As a result of all the talent and construction, Denver has become a “skateboard mecca,” Linquist says.

But southeast Denver has largely been left out of the skate park boom.

Alex Sedillo, a twenty-year-old Metropolitan State University of Denver student who lives close to Bible Park, says that while skaters in the area are still able to skate in the streets, they risk getting in trouble with the authorities or neighbors.

"That’s the one great thing about skate parks, is you can go and skate and not worry about security or private property that you have to worry about when you’re street skating," says Sedillo, who supports putting a park in southeast Denver.

“Denver has a really good skate scene; it’s just very metro or on the outskirts,” says Hudson Arterburn, a fourteen-year-old freshman at South High School. “Usually, I’ll just get a ride from a parent or a friend.”

But now the PowerPoint presentation by the three middle-schoolers, as well as Councilwoman Black's subsequent visit to Kenwood Dam, could get plans rolling for a new skate park in southeast Denver.
click to enlarge Graffiti marks the old spillway. - EVAN SEMÓN
Graffiti marks the old spillway.
Evan Semón

The Kenwood Dam was built in the mid-1930s, after the failure of the Castlewood Dam across Cherry Creek in 1933, which resulted in two deaths.

Part of the Kenwood Dam was used in the construction of the Cherry Creek Dam, which was completed in 1950. The Kenwood Dam spillway was abandoned but remained intact. In the 1970s, some skaters, including Linquist, tried to skate it. Graffiti artists tagged it. And someone dumped debris there, though the city isn't sure who. But it hasn’t been used for much else.

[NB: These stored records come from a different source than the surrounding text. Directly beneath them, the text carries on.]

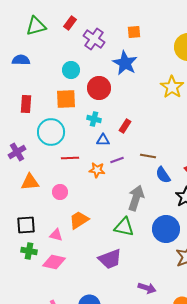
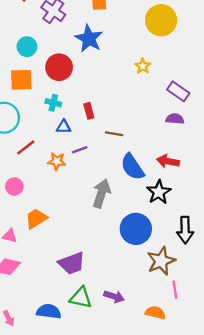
yellow star: (172, 87) -> (143, 66), size x0.6
red rectangle: (125, 126) -> (89, 111), turned -48
brown line: (148, 156) -> (114, 134), moved
red line: (70, 158) -> (26, 147), turned -36
blue semicircle: (163, 175) -> (132, 167), size x1.4
green triangle: (124, 227) -> (81, 298), moved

In September 2021, Kaily Blackburn, a thirty-year-old former professional snowboarder who grew up in southeast Denver and attended Thomas Jefferson High School, linked up with Black after hearing that the councilwoman was interested in building a skate park in her district.

A month later, Blackburn went to the spillway with Black, another TJ grad.

“I was definitely blown away," Blackburn says. "I’ve been to a lot of skate parks worldwide; I like to travel for skateboarding. Just seeing the backdrop of all the graffiti and art that was there, it definitely got me excited. I haven’t been to very many skate parks that have been so iconic-looking."

“It’s actually a massive bit of area in comparison to what normal skate parks are," notes Seymour, who's become a proponent of the site. "Normal skate parks can range to a quarter size of that footprint in terms of square footage and can still be a very decent park.”

Also now involved in the efforts is Mateo Rocha Mendoza, a 28-year-old English-language acquisition and arts teacher at Thomas Jefferson. “This is such a gem,” says Rocha Mendoza, who's skated the spot in the past.

And the three middle-schoolers who pushed Black approve of the location. “Honestly, that place has potential,” says Price.

“We saw it for the first time and were like, ‘This is cool,’” adds Perry.

Black is finishing her second term on council and has opted not to run for reelection. “Eight years is a long time, and I feel like I’ve accomplished a lot and got a lot in the works, including this skate park,” she says.

“We have this interesting existing infrastructure that I would like to see reused, but a lot has to happen before we reuse it. We really need to get Parks and Rec to do some sort of planning process, and so hopefully we can get that in next year's budget,” Black adds.

That means the big push right now will be to get the Denver Department of Parks and Recreation to earmark funding for a planning process when the 2023 budget is finalized in the fall.
click to enlarge A fence blocks off the spillway, but people manage to get through. - EVAN SEMÓN
A fence blocks off the spillway, but people manage to get through.
Evan Semón
Black has toured the site with various high-ranking Parks and Rec officials, including Deputy Executive Director Scott Gilmore. “We are definitely open to the possibility, but I don’t want people to get the expectation that this is going to happen overnight or anything,” says Gilmore.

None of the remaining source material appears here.